## YOUR TASK
Below are entries. Copy exactly the lines running from the line that holds "comunicación por radio." to the line that holds "Le sous-poids est", with both ends included.

## INPUT FOR THIS TASK
--- START ---

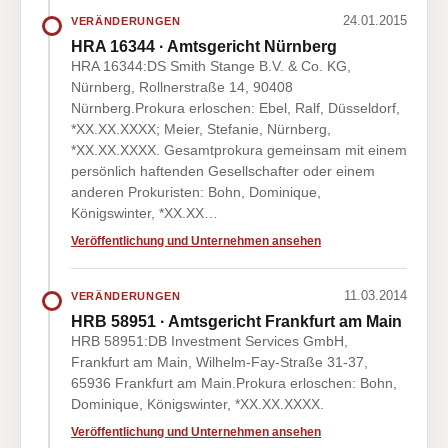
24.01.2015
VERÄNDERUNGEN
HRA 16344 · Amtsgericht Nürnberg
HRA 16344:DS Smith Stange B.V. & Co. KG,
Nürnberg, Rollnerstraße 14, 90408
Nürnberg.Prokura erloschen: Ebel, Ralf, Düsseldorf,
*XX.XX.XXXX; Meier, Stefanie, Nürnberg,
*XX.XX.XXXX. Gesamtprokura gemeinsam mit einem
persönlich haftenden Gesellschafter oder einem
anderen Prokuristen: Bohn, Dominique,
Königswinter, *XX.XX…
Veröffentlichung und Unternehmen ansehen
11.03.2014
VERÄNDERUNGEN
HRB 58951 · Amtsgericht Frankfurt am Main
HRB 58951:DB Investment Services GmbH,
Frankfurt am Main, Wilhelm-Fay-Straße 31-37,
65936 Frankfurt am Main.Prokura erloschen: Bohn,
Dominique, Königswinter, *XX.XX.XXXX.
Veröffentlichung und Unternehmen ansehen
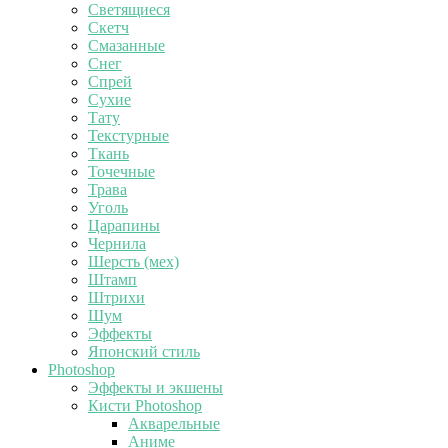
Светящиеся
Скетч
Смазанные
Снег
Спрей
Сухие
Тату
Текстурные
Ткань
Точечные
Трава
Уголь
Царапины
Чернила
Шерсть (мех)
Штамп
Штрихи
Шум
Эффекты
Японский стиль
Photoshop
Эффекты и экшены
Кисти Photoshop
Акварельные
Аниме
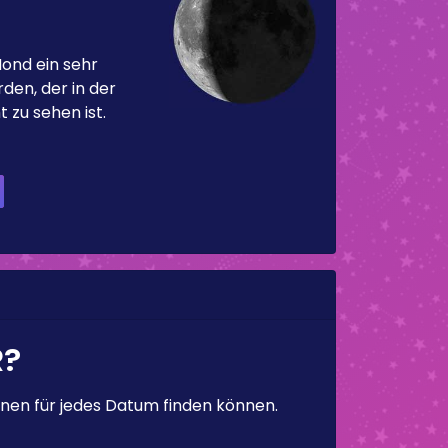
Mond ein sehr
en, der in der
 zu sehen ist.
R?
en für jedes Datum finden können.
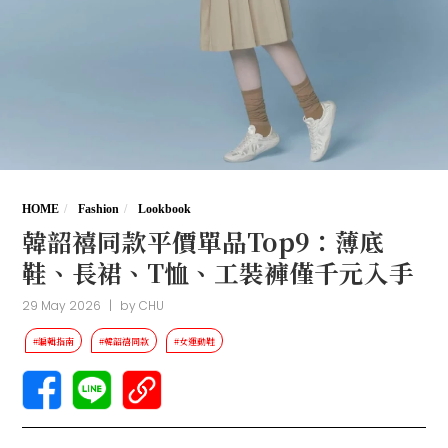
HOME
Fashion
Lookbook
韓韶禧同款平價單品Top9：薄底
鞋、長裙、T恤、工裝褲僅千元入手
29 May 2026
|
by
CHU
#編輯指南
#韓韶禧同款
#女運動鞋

--- END ---
--- START ---

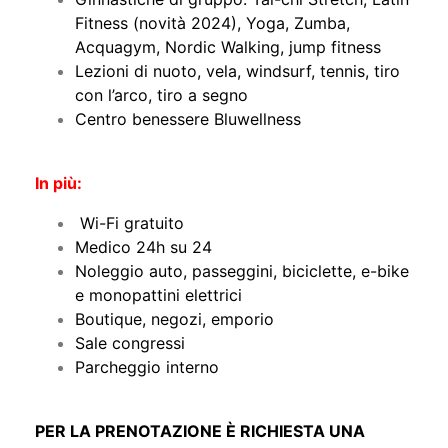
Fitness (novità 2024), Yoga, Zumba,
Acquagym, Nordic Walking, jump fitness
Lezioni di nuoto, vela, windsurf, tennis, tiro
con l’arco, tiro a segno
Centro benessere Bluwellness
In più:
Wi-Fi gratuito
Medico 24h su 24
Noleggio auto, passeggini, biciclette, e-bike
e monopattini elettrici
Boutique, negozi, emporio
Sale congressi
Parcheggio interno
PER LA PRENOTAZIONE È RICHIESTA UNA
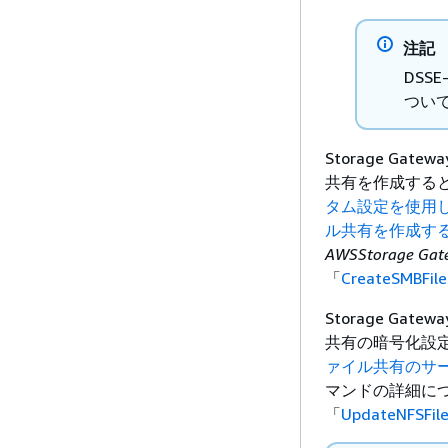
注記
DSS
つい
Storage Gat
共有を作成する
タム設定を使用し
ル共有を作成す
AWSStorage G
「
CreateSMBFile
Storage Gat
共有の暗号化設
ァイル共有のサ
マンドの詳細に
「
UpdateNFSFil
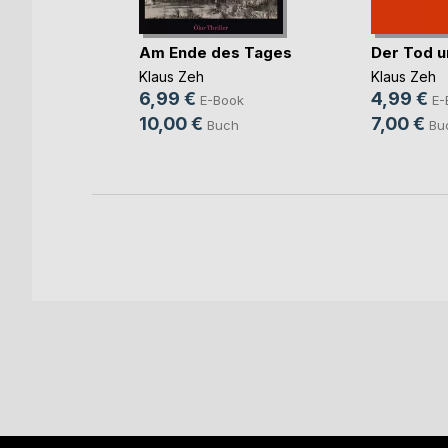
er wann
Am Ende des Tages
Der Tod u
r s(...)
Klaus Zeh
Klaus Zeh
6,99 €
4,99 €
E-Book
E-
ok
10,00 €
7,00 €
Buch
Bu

--- END ---
--- START ---

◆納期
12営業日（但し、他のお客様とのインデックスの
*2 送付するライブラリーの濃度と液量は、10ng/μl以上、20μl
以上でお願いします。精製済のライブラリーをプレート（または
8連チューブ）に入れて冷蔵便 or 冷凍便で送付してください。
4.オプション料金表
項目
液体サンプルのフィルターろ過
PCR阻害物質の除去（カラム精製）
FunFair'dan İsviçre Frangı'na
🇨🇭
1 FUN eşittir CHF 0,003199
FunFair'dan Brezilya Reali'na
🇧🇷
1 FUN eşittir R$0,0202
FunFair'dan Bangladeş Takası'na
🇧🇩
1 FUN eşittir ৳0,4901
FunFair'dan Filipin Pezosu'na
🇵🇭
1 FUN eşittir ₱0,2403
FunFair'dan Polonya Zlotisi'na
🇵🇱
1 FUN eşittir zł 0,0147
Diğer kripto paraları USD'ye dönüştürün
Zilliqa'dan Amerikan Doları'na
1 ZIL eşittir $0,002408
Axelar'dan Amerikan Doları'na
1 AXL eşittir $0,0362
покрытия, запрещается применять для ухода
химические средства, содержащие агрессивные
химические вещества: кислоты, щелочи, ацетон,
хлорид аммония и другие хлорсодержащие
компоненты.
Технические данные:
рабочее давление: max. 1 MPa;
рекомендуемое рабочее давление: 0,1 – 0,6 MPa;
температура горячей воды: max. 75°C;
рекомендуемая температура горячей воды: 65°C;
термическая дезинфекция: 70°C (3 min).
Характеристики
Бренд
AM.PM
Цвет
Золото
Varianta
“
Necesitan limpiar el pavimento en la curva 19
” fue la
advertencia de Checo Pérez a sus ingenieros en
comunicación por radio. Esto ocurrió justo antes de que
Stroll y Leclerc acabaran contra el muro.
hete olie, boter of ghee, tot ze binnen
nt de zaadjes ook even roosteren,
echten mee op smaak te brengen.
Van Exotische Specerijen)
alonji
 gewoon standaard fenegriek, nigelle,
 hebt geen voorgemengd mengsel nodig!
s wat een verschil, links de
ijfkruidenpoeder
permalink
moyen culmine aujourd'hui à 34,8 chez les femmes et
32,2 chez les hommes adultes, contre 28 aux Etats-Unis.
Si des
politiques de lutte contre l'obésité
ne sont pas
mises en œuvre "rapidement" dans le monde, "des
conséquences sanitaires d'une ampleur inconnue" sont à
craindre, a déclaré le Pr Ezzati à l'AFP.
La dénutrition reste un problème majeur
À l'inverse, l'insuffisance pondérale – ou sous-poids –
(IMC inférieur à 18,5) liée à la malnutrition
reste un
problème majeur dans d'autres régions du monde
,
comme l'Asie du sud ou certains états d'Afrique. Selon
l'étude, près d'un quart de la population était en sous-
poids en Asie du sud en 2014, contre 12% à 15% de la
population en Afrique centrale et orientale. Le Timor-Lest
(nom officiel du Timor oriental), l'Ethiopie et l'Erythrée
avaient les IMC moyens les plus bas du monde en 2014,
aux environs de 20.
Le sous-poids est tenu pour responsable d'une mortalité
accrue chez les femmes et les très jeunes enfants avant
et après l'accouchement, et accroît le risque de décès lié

--- END ---

## RESPONSE BOX
comunicación por radio. Esto ocurrió justo antes de que
Stroll y Leclerc acabaran contra el muro.
hete olie, boter of ghee, tot ze binnen
nt de zaadjes ook even roosteren,
echten mee op smaak te brengen.
Van Exotische Specerijen)
alonji
 gewoon standaard fenegriek, nigelle,
 hebt geen voorgemengd mengsel nodig!
s wat een verschil, links de
ijfkruidenpoeder
permalink
moyen culmine aujourd'hui à 34,8 chez les femmes et
32,2 chez les hommes adultes, contre 28 aux Etats-Unis.
Si des
politiques de lutte contre l'obésité
ne sont pas
mises en œuvre "rapidement" dans le monde, "des
conséquences sanitaires d'une ampleur inconnue" sont à
craindre, a déclaré le Pr Ezzati à l'AFP.
La dénutrition reste un problème majeur
À l'inverse, l'insuffisance pondérale – ou sous-poids –
(IMC inférieur à 18,5) liée à la malnutrition
reste un
problème majeur dans d'autres régions du monde
,
comme l'Asie du sud ou certains états d'Afrique. Selon
l'étude, près d'un quart de la population était en sous-
poids en Asie du sud en 2014, contre 12% à 15% de la
population en Afrique centrale et orientale. Le Timor-Lest
(nom officiel du Timor oriental), l'Ethiopie et l'Erythrée
avaient les IMC moyens les plus bas du monde en 2014,
aux environs de 20.
Le sous-poids est tenu pour responsable d'une mortalité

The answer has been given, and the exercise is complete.